Reasons for the surge include the Americans with Disabilities Act, which gives mentally ill students the right to be at college, and increasingly sophisticated medications which enable them to function better than in the past. Recent surveys and studies underscore the scope of the increase.
A survey last year by the American College Health Association found that 8.5 percent of students had seriously considered suicide, and 15 percent were diagnosed for depression, up from 10 percent in 2000. The Anxiety Disorders Association of America found that 13 percent of students at major universities and 25 percent at liberal arts colleges are using campus mental health services.
So maybe Eugene Volkh is merely adapting to the changing times when he argues that qualified professors should not be prevented from carrying weapons to school.
Now of course if arming the five people for the extremely rare situation when they'll need to stop a madman will end up causing more harm than good in the much more common situations when there's no madman around, that might be a bad tradeoff. That is the argument I've heard against letting students possess weapons on-campus: They're young, they drink a lot, they'll start shooting when they get into a hot argument in class or at a debate. I'm not sure that's right, but let's say it is.

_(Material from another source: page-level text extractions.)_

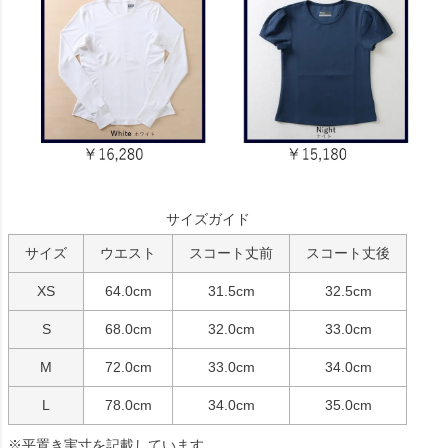
サイズガイド
サイズ
ウエスト
スコート丈前
スコート丈後
XS
64.0cm
31.5cm
32.5cm
S
68.0cm
32.0cm
33.0cm
M
72.0cm
33.0cm
34.0cm
L
78.0cm
34.0cm
35.0cm
※平置き実寸を記載しています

What, though, is the argument against allowing professors and other university staff to possess weapons, if they choose? (Assume the professors lack criminal records, and assume they go through whatever testing and modest training is required to get a concealed carry permit, or perhaps even some extra training.) One argument is that it's just dangerous for law-abiding citizens to have weapons, because they'll start shooting over arguments or fender-benders. But that's precisely the argument that has been rejected by the 38 states that allow any law-abiding citizen to get a concealed carry license (or, in 2 of the 38 states, to carry without a license). What's more, as I understand it, people who get such licenses have in fact almost never committed unjustified homicide or attempted homicide (or even lesser crimes) using their guns. Whatever the pluses or minuses of shall-issue, the "licenseholders will start shootouts over petty slights" theory has not been borne out.

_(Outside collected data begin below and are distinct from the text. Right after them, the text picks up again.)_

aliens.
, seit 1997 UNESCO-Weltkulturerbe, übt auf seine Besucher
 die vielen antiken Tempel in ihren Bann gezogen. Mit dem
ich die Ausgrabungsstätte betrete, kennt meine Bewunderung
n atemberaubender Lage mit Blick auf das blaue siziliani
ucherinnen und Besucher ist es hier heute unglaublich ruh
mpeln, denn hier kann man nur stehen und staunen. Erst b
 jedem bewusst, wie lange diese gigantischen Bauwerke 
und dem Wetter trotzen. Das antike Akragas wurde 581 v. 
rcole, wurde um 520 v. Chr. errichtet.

But then flooding schools with people with mental problems and then arming professors seems like a hell of a way to run a railroad. Somewhere we have stumbled over a contradiction in our attitudes to modern life: that in pursuing our most altruistic instincts we have also opened the door to dangers against which we must defend ourselves. When we come forward with an open hand we are at our most vulnerable. Open societies are places of great possibility, for both good and evil.